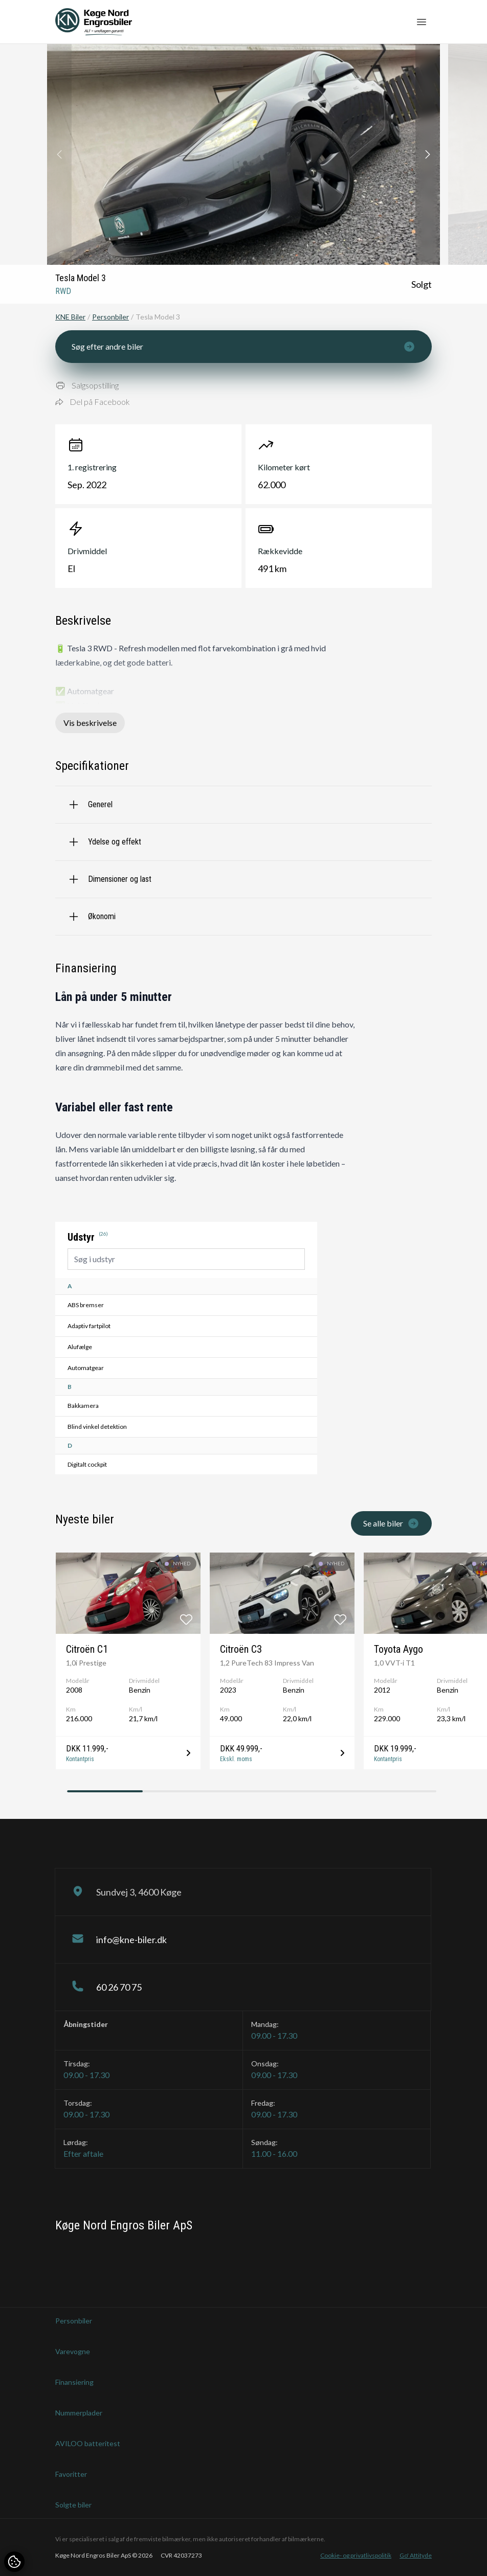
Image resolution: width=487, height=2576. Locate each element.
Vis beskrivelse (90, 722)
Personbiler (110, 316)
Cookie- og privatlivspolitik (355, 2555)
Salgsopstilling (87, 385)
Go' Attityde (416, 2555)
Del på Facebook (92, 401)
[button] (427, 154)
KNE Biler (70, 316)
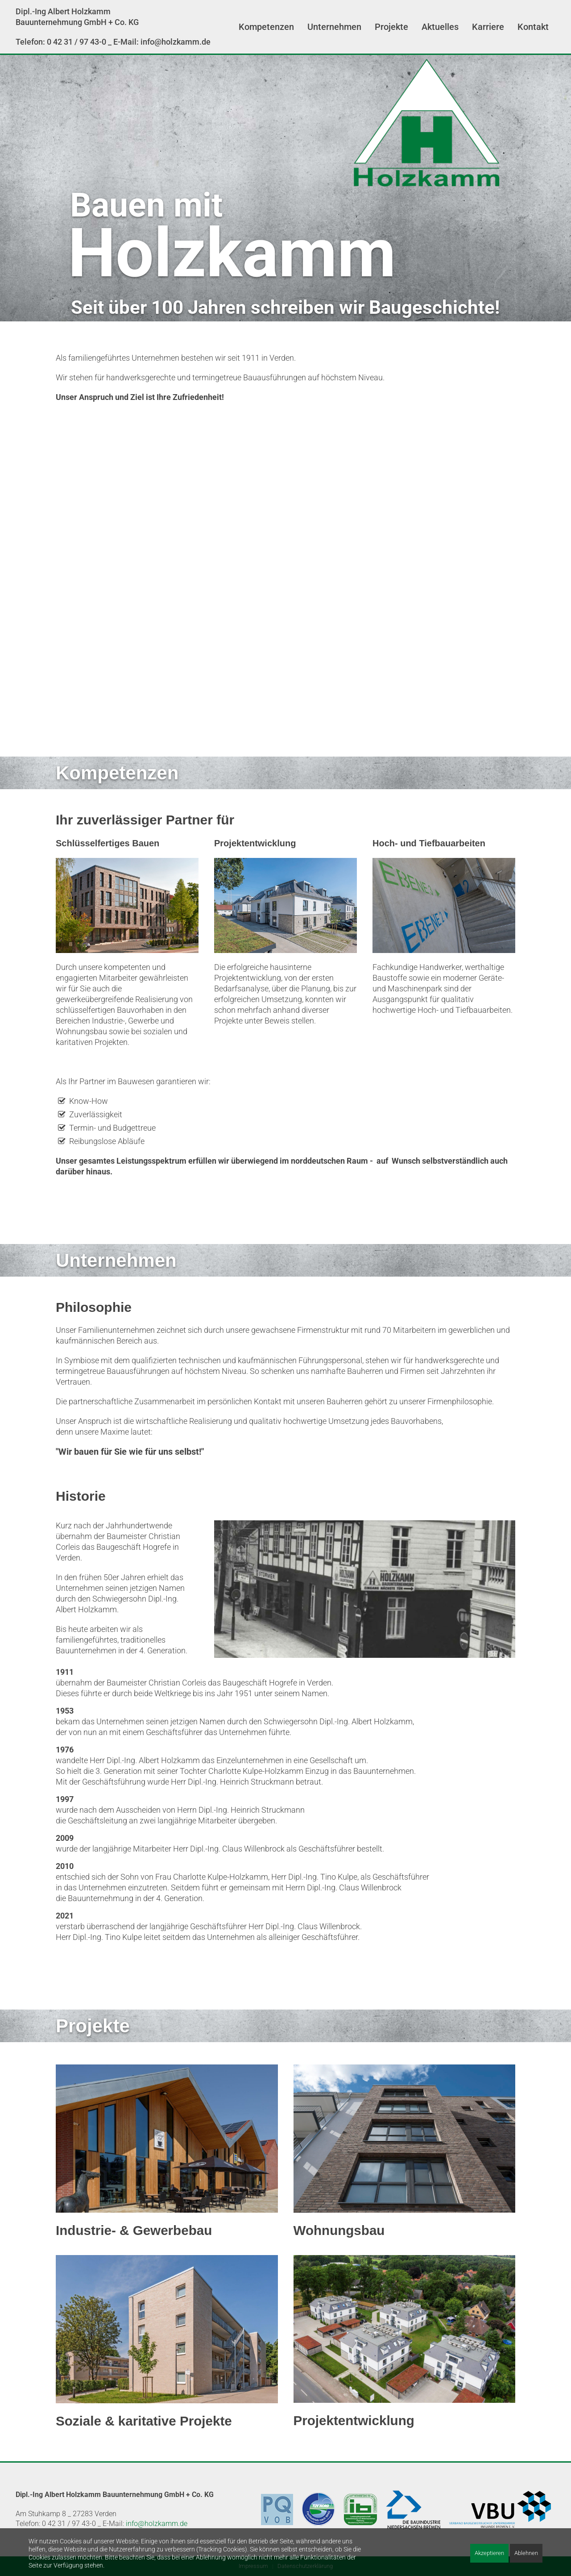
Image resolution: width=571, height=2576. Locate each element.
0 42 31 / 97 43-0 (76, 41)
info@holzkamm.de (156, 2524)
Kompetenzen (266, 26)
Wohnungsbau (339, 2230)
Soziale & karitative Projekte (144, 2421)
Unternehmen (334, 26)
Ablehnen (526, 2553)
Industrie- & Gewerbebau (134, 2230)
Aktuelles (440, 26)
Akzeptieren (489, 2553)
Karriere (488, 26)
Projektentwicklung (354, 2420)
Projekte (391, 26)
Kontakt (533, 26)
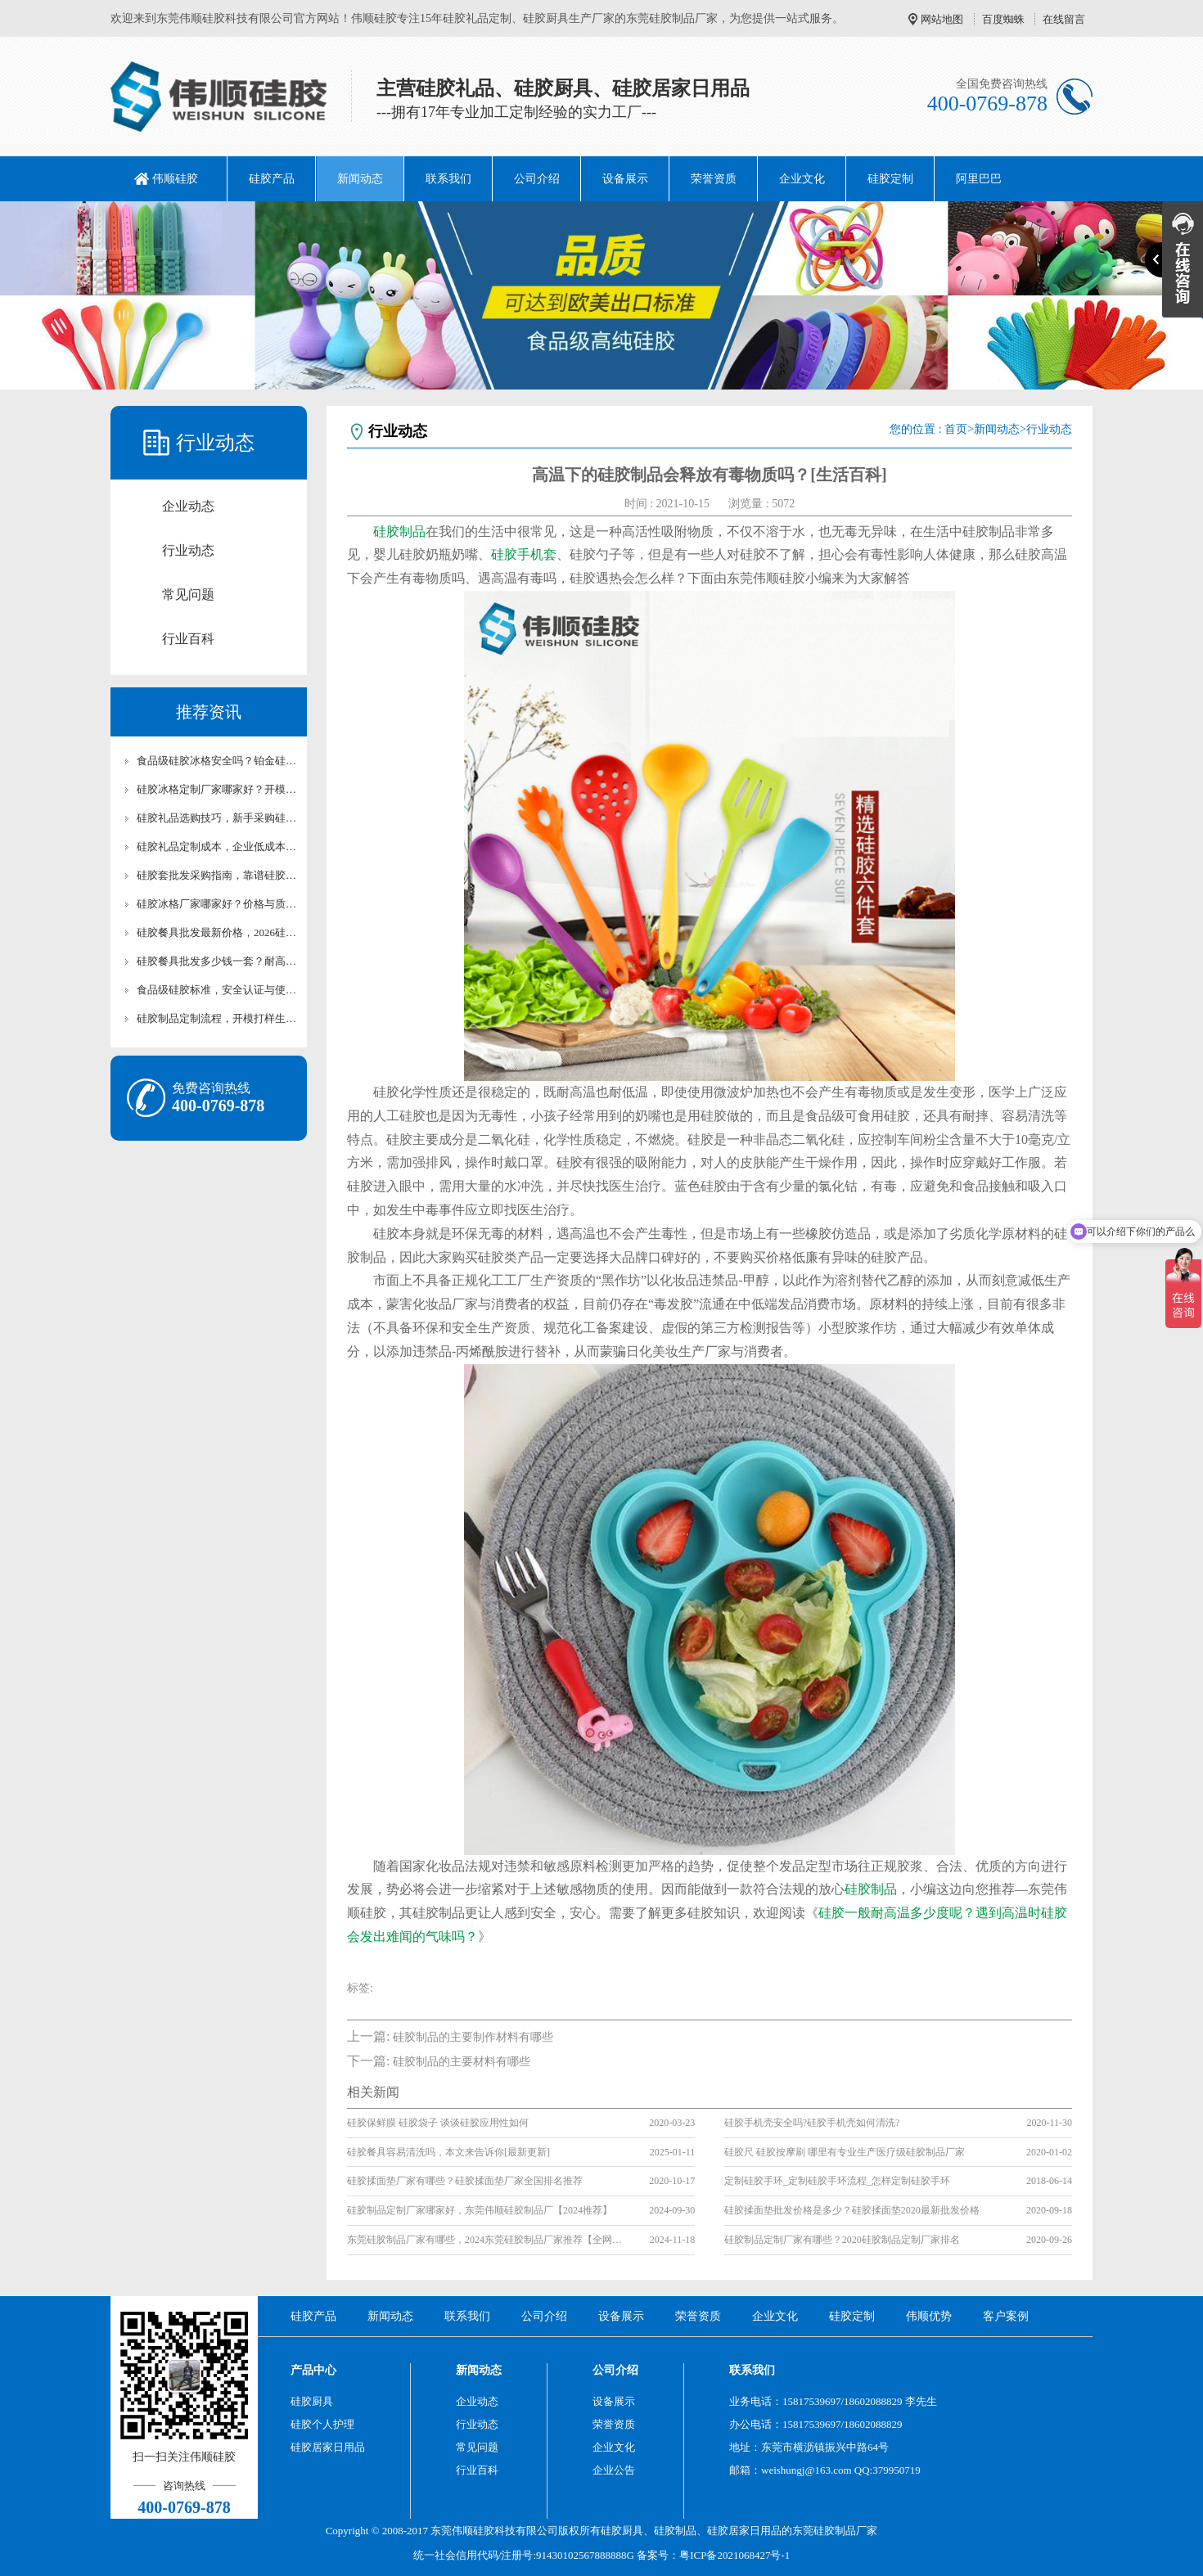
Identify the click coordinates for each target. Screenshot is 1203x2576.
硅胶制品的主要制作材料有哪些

ASSIGNED TASK: Only lines belong in the copy, not pictures: write out exactly the lines of the records from the first through the one holding "Image resolution: width=571, height=2576.".

SOLUTION TO THIS TASK:
Image resolution: width=487, height=2576. Locate each element.
Vis beskrivelse (90, 722)
Personbiler (110, 316)
Cookie- og privatlivspolitik (355, 2555)
Salgsopstilling (87, 385)
Go' Attityde (416, 2555)
Del på Facebook (92, 401)
[button] (427, 154)
KNE Biler (70, 316)
Image resolution: width=571, height=2576. Locate each element.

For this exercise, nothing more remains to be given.